12. Wikipedia: Die Schlacht an der Somme war eine der größten Schlachten an der Westfront des Ersten Weltkrieges. Sie begann am 1. Juli 1916 im Rahmen einer britisch-französischen Großoffensive gegen die deutschen Stellungen. Sie wurde am 18. November desselben Jahres abgebrochen, ohne eine militärische Entscheidung herbeigeführt zu haben. Als Frühjahrsoffensive bezeichnet man eine Serie von fünf Offensiven des deutschen Heeres an der Westfront des Ersten Weltkriegs im Frühjahr des letzten Kriegsjahres 1918. Die erste begann am 21. März 1918; die fünfte Mitte Juli – ein letzter deutscher Offensivversuch an der Marne. Angefangen mit der Operation Michael (auch Große Schlacht in Frankreich oder Kaiserschlacht genannt) war die Frühjahrsoffensive der letzte Versuch des Deutschen Kaiserreichs, an der Westfront einen für die Mittelmächte günstigen Ausgang des Krieges herbeizuführen. 

13. Wikipedia: Die Reichsarbeitsdienstlager (kurz RAD-Lager) waren die Stützpunkte des Reichsarbeits-dienstes während der Zeit des Nationalsozialismus. Mit der Einführung des Reichsarbeitsdienstes im Juni 1935 entstanden im gesamten Deutschen Reich rund 2000 Lager, an denen der Reichsarbeitsdienst geleistet werden musste. Diese bestanden anfangs teilweise aus angemieteten Jugendherbergen, Heimen und Schulen, später aber auch immer öfter aus errichteten Lagern an verkehrsgünstigen Standorten, sei es der Landwirtschaft, der Rüstungsindustrie oder anderen Einrichtungen. Der Reichsarbeitsdienst untergliederte sich in 26 Bezirke, die wiederum in Lagergruppen gegliedert waren und jede Lagergruppe bestand aus 10 bis 15 Lagern. Entsprechend standen Bezirksführer, Lagergruppenführer und Lagerführer den Einheiten vor. Ein „Normallager“ war mit 54 Personen belegt, wobei dies auch den Lagerführer samt Gehilfen und den Verwalter samt Gehilfen umfasste. 
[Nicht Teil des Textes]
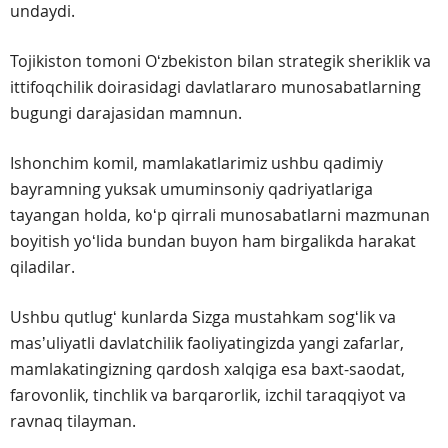
undaydi.
Tojikiston tomoni Oʻzbekiston bilan strategik sheriklik va
ittifoqchilik doirasidagi davlatlararo munosabatlarning
bugungi darajasidan mamnun.
Ishonchim komil, mamlakatlarimiz ushbu qadimiy
bayramning yuksak umuminsoniy qadriyatlariga
tayangan holda, koʻp qirrali munosabatlarni mazmunan
boyitish yoʻlida bundan buyon ham birgalikda harakat
qiladilar.
Ushbu qutlugʻ kunlarda Sizga mustahkam sogʻlik va
masʼuliyatli davlatchilik faoliyatingizda yangi zafarlar,
mamlakatingizning qardosh xalqiga esa baxt-saodat,
farovonlik, tinchlik va barqarorlik, izchil taraqqiyot va
ravnaq tilayman.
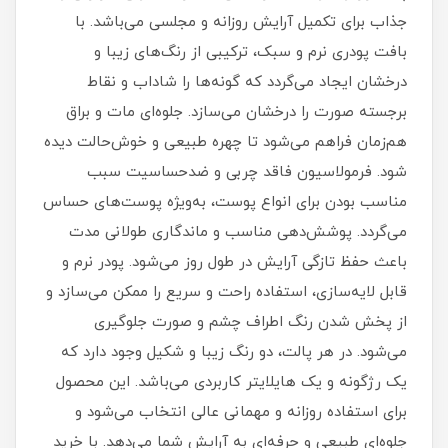
جذاب برای تکمیل آرایش روزانه و مجلسی می‌باشد. با
بافت پودری نرم و سبک، ترکیبی از رنگ‌های زیبا و
درخشان ایجاد می‌گردد که گونه‌ها را شاداب و نقاط
برجسته صورت را درخشان می‌سازد. جلوه‌ای مات و براق
هم‌زمان فراهم می‌شود تا چهره طبیعی و خوش‌حالت دیده
شود. فرمولاسیون فاقد چربی و ضدحساسیت سبب
مناسب بودن برای انواع پوست، به‌ویژه پوست‌های حساس
می‌گردد. پوشش‌دهی مناسب و ماندگاری طولانی‌ مدت
باعث حفظ تازگی آرایش در طول روز می‌شود. پودر نرم و
قابل‌ لایه‌سازی، استفاده راحت و سریع را ممکن می‌سازد و
از پخش شدن رنگ اطراف چشم و صورت جلوگیری
می‌شود. در هر پالت، دو رنگ زیبا و شکیل وجود دارد که
یک رژگونه و یک هایلایتر کاربردی می‌باشد. این محصول
برای استفاده روزانه و مهمانی عالی انتخاب می‌شود و
جلوه‌ای طبیعی و حرفه‌ای به آرایش شما می‌دهد. با خرید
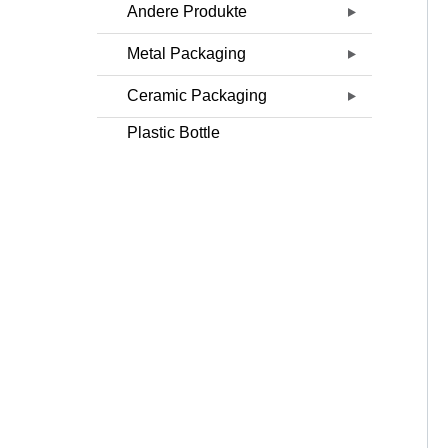
Andere Produkte
Metal Packaging
Ceramic Packaging
Plastic Bottle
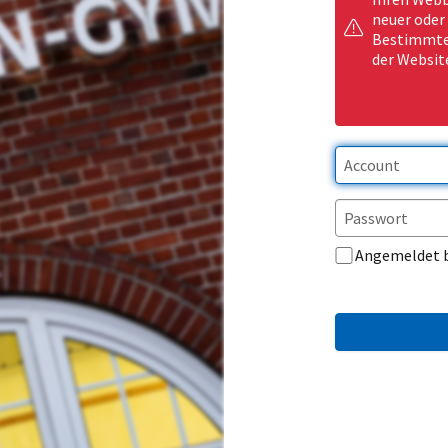
neuer oder
Bestimmte 
der Websit
Angemeldet 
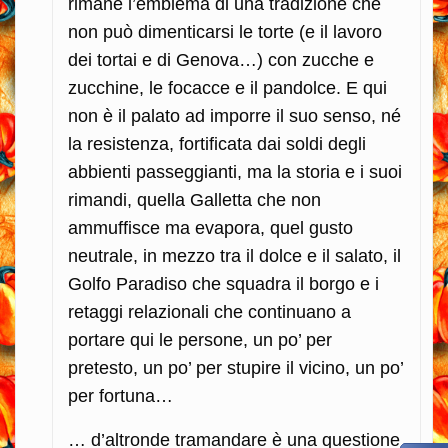
rimane l’emblema di una tradizione che
non può dimenticarsi le torte (e il lavoro
dei tortai e di Genova…) con zucche e
zucchine, le focacce e il pandolce. E qui
non è il palato ad imporre il suo senso, né
la resistenza, fortificata dai soldi degli
abbienti passeggianti, ma la storia e i suoi
rimandi, quella Galletta che non
ammuffisce ma evapora, quel gusto
neutrale, in mezzo tra il dolce e il salato, il
Golfo Paradiso che squadra il borgo e i
retaggi relazionali che continuano a
portare qui le persone, un po’ per
pretesto, un po’ per stupire il vicino, un po’
per fortuna…
… d’altronde tramandare è una questione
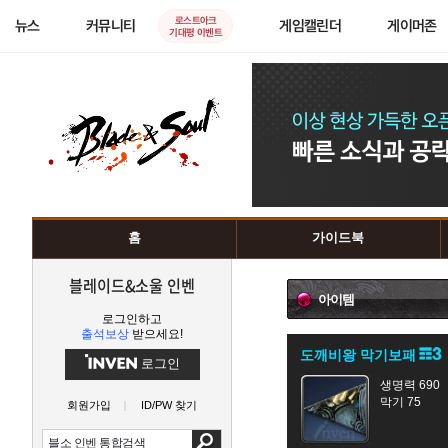
로스트아크
뉴스
커뮤니티
게임캘린더
게이머존
기대평 이벤트
홈
가이드북
블레이드&소울 인벤
아이템
로그인하고
출석보상
받으세요!
도깨비왕 막기보패
로그인
생명력 690
막기 75
회원가입
ID/PW 찾기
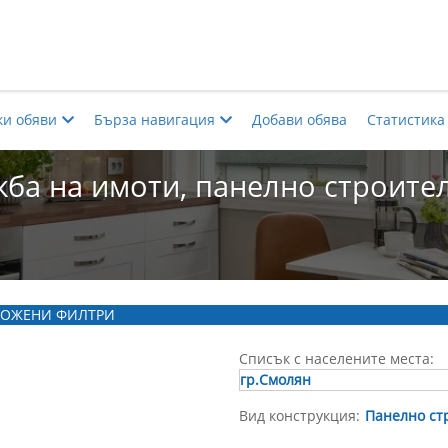
ки обяви
Бърза навигация
Добави обява
Статистика
ба на имоти, панелно строител
ОЖЕНИ ФИЛТРИ
Списък с населените места:
гр.Смолян
Вид конструкция:
Панелно ст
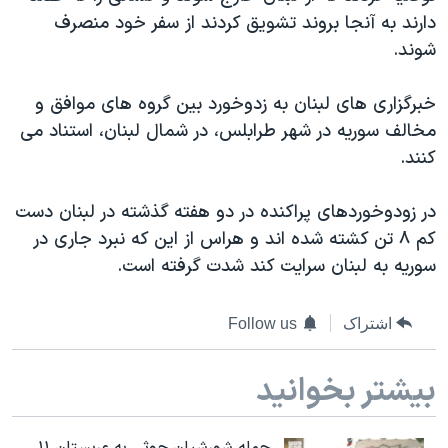
دنبال کنید
دارند به آنجا بروند تشویق کردند از سفر خود منصرف
مستندها
فرهنگ و زندگی
شوند.
حقوق شهروندی
انتخابات ریاست جمهوری آمریکا ۲۰۲۴
اقتصادی
حمله جمهوری اسلامی به اسرائیل
خبرگزاری های لبنان به زدوخورد بین گروه های موافق و
مخالف سوریه در شهر طرابلس، در شمال لبنان، استناد می
رمز مهسا
علم و فناوری
زبانهای مختلف
کنند.
اسرائیل در جنگ
ورزش زنان در ایران
گالری عکس
اعتراضات زن، زندگی، آزادی
در زودوخوردهای پراکنده در دو هفته گذشته در لبنان دست
کم ۸ تن کشته شده اند و هراس از این که نبرد جاری در
آرشیو پخش زنده
مجموعه مستندهای دادخواهی
سوریه به لبنان سرایت کند شدت گرفته است.
تریبونال مردمی آبان ۹۸
دادگاه حمید نوری
اشتراک
Follow us
چهل سال گروگان‌گیری
بیشتر بخوانید
قانون شفافیت دارائی کادر رهبری ایران
اعتراضات مردمی آبان ۹۸
حمله شورشیان حوثی به عربستان ۱۱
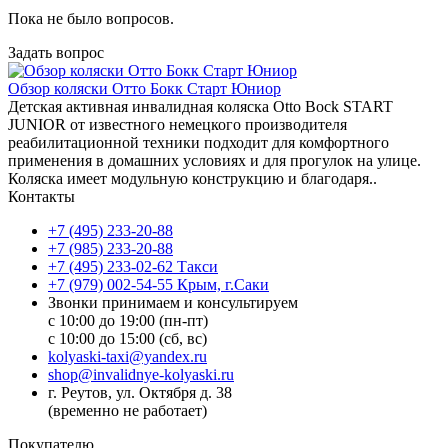
Пока не было вопросов.
Задать вопрос
Обзор коляски Отто Бокк Старт Юниор
Детская активная инвалидная коляска Otto Bock START
JUNIOR от известного немецкого производителя
реабилитационной техники подходит для комфортного
применения в домашних условиях и для прогулок на улице.
Коляска имеет модульную конструкцию и благодаря..
Контакты
+7 (495) 233-20-88
+7 (985) 233-20-88
+7 (495) 233-02-62 Такси
+7 (979) 002-54-55 Крым, г.Саки
Звонки принимаем и консультируем
с 10:00 до 19:00 (пн-пт)
с 10:00 до 15:00 (сб, вс)
kolyaski-taxi@yandex.ru
shop@invalidnye-kolyaski.ru
г. Реутов, ул. Октября д. 38
(временно не работает)
Покупателю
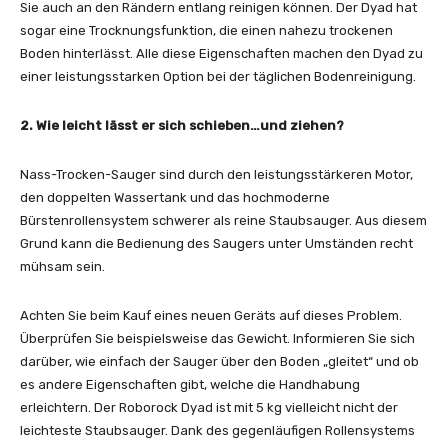
Sie auch an den Rändern entlang reinigen können. Der Dyad hat
sogar eine Trocknungsfunktion, die einen nahezu trockenen
Boden hinterlässt. Alle diese Eigenschaften machen den Dyad zu
einer leistungsstarken Option bei der täglichen Bodenreinigung.
2. Wie leicht lässt er sich schieben…und ziehen?
Nass-Trocken-Sauger sind durch den leistungsstärkeren Motor,
den doppelten Wassertank und das hochmoderne
Bürstenrollensystem schwerer als reine Staubsauger. Aus diesem
Grund kann die Bedienung des Saugers unter Umständen recht
mühsam sein.
Achten Sie beim Kauf eines neuen Geräts auf dieses Problem.
Überprüfen Sie beispielsweise das Gewicht. Informieren Sie sich
darüber, wie einfach der Sauger über den Boden „gleitet“ und ob
es andere Eigenschaften gibt, welche die Handhabung
erleichtern. Der Roborock Dyad ist mit 5 kg vielleicht nicht der
leichteste Staubsauger. Dank des gegenläufigen Rollensystems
14. Wikipedia: Der Ariernachweis war im nationalsozialistischen Deutschland von 1933 bis 1945 für bestimmte Personengruppen (insbesondere Mitglieder der SS, Beamte, öffentlicher Dienst, Ärzte, Juristen, Wissenschaftler deutscher Hochschulen, umgesiedelte und neu einge-bürgerte Volksdeutsche) ein von Staats- und Regierungsbehörden geforderter Nachweis (beglaubigte Ahnentafel) einer „rein arischen Abstammung“ aus der „arischen Volksgemeinschaft“. Mit dem Ariernachweis begann die Ausgrenzung von „Nichtariern“, vor allem Juden, „Zigeunern“, die über die Aberkennung ihrer Bürgerrechte und Ausgrenzung bis zur Vertreibung, Ghettoisierung, Deportation. Ariernachweise verlangten auch Berufsverbände, die Reichskulturkammer für alle künstlerisch Tätigen, ferner viele Unternehmen und ein Teil der Kirchen als Zugangsvoraussetzung für eine Anstellung sowie die NSDAP für die Aufnahme als Parteimitglied.
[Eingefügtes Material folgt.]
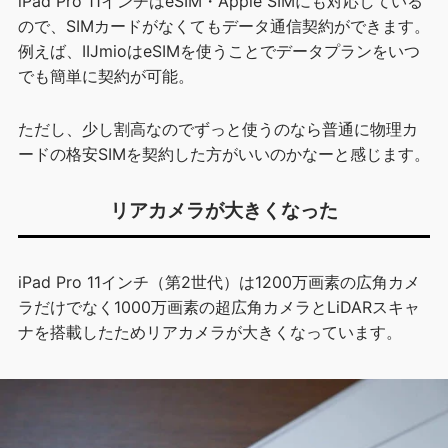
iPad Pro 11インチはeSIM・Apple SIMにも対応している
ので、SIMカードがなくてもデータ通信契約ができます。
例えば、IIJmioはeSIMを使うことでデータプランをいつ
でも簡単に契約が可能。
ただし、少し割高なのでずっと使うのなら普通に物理カ
ードの格安SIMを契約した方がいいのかなーと感じます。
リアカメラが大きくなった
iPad Pro 11インチ（第2世代）は1200万画素の広角カメ
ラだけでなく1000万画素の超広角カメラとLiDARスキャ
ナを搭載したためリアカメラが大きくなっています。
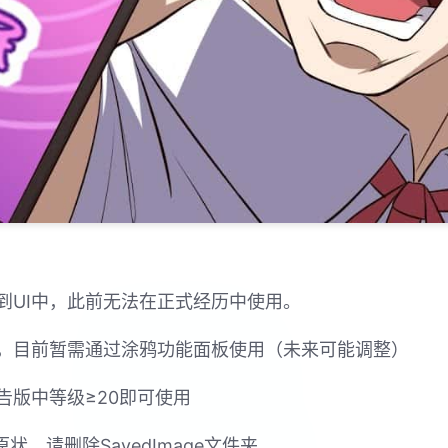
到UI中，此前无法在正式经历中使用。
，目前暂需通过涂鸦功能面板使用（未来可能调整）
告版中等级≥20即可使用
，请删除SavedImage文件夹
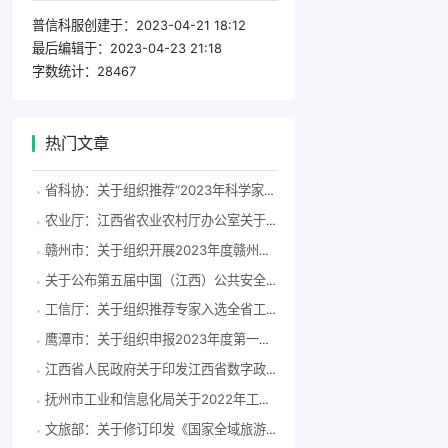
普信科服创建于：
2023-04-21 18:12
最后编辑于：
2023-04-23 21:18
字数统计：
28467
热门文章
省科协：关于组织推荐“2023年科学家精神教育基地”申报单位的通知
农业厅：江西省农业农村厅办公室关于印发江西省规范畜禽养殖用药专项整治行动实施方案的通知
赣州市：关于组织开展2023年度赣州市“周末工程师人才驿站”申报工作的通知
关于公布第五届中国（江西）公共安全创新创业大赛获奖项目名单的通知
工信厅：关于组织推荐专家入选全省工业遗产咨询专家库的函
鹰潭市：关于组织申报2023年度第一批鹰潭市指导性科技计划项目的通知
江西省人民政府关于印发江西省数字政府建设总体方案的通知
抚州市工业和信息化局关于2022年工业创新发展优势企业倍增资金分配的公示
文旅部：关于修订印发《国家全域旅游示范区验收、认定和管理实施办法（试行）》和《国家全域旅游示范区验收标准（试行）》的通知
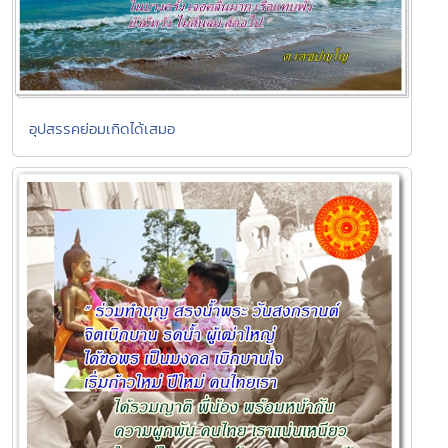
อุปสรรคย่อมเกิดได้เสมอ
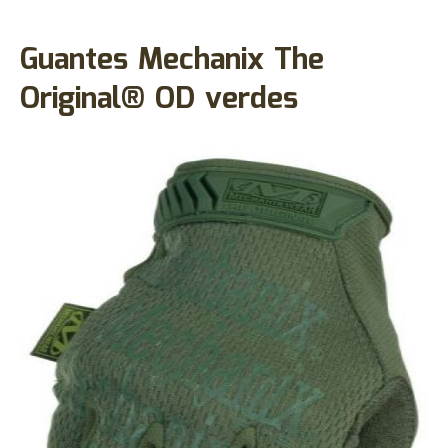
Guantes Mechanix The
Original® OD verdes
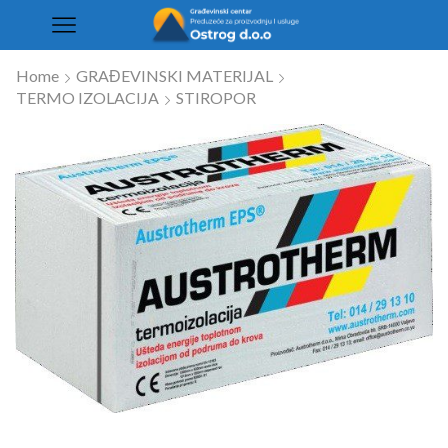
Home
GRAĐEVINSKI MATERIJAL
TERMO IZOLACIJA
STIROPOR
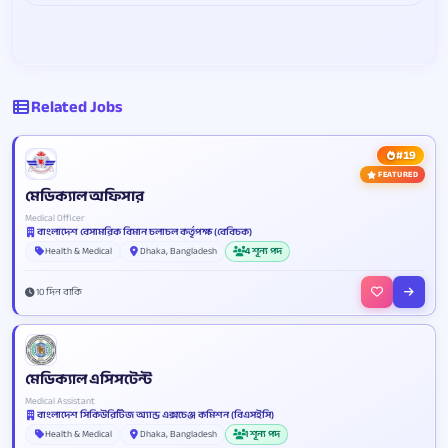
Related Jobs
#19
FEATURED
মেডিক্যাল অফিসার
Medical Officer
বাংলাদেশ বেসামরিক বিমান চলাচল কর্তৃপক্ষ (বেবিচক)
Health & Medical
Dhaka, Bangladesh
4 শূন্য পদ
10 দিন বাকি
মেডিক্যাল এসিসটেন্ট
Medical Assistant
বাংলাদেশ সিকিউরিটিজ অ্যান্ড এক্সচেঞ্জ কমিশন (বিএসইসি)
Health & Medical
Dhaka, Bangladesh
1 শূন্য পদ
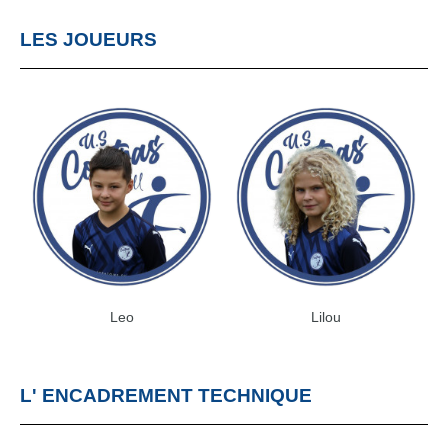
LES JOUEURS
Leo
Lilou
L' ENCADREMENT TECHNIQUE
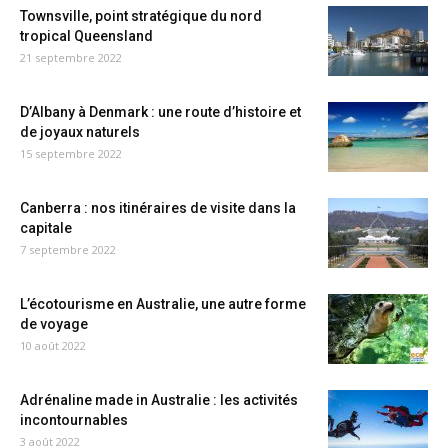
Townsville, point stratégique du nord
tropical Queensland
21 septembre 2022
D’Albany à Denmark : une route d’histoire et
de joyaux naturels
15 septembre 2022
Canberra : nos itinéraires de visite dans la
capitale
7 septembre 2022
L’écotourisme en Australie, une autre forme
de voyage
10 août 2022
Adrénaline made in Australie : les activités
incontournables
3 août 2022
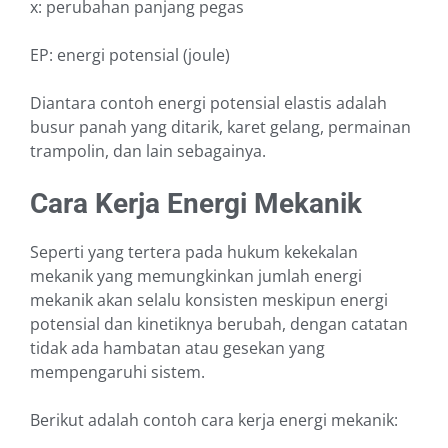
x: perubahan panjang pegas
EP: energi potensial (joule)
Diantara contoh energi potensial elastis adalah
busur panah yang ditarik, karet gelang, permainan
trampolin, dan lain sebagainya.
Cara Kerja Energi Mekanik
Seperti yang tertera pada hukum kekekalan
mekanik yang memungkinkan jumlah energi
mekanik akan selalu konsisten meskipun energi
potensial dan kinetiknya berubah, dengan catatan
tidak ada hambatan atau gesekan yang
mempengaruhi sistem.
Berikut adalah contoh cara kerja energi mekanik:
15. Nach dem Zweiten Weltkrieg wurde der Roten Erde die wichtige Rolle zuteil, die sogenannten „Heimatvertriebenen“ aus den ehemaligen „Ostgebieten“ des vergangenen Dritten Reiches mit Wohn- und Arbeitsraum zu versorgen. Aufgrund ihrer herausragenden Leistung bekam die Siedlungsgesellschaft im Jahre 1956 die Plakette „Hilfe durch Grün“ durch den damaligen Bundesminister für Ernährung, Landwirtschaft und Forsten und späteren Bundespräsidenten Dr. h. c. Heinrich Lübke verliehen. In den ersten 50 Jahren der Siedlungsgesellschaft standen vor allem die Förderung der ländlichen Siedlung und die Wiedereingliederung der Vertriebenen der beiden Weltkriege im Vordergrund. Von nun an sollte, bedingt durch die sich ändernden Verhältnisse, die Planung und Durchführung von Maßnahmen im öffentlichen Raum (Bodenordnung, Ortssanierung, Ortsentwicklung) sowie die Rationalisierung des Bauens im Bereich landwirtschaftlicher Siedlungen und Agrarstrukturverbesserungen eine größere Bedeutung erhalten.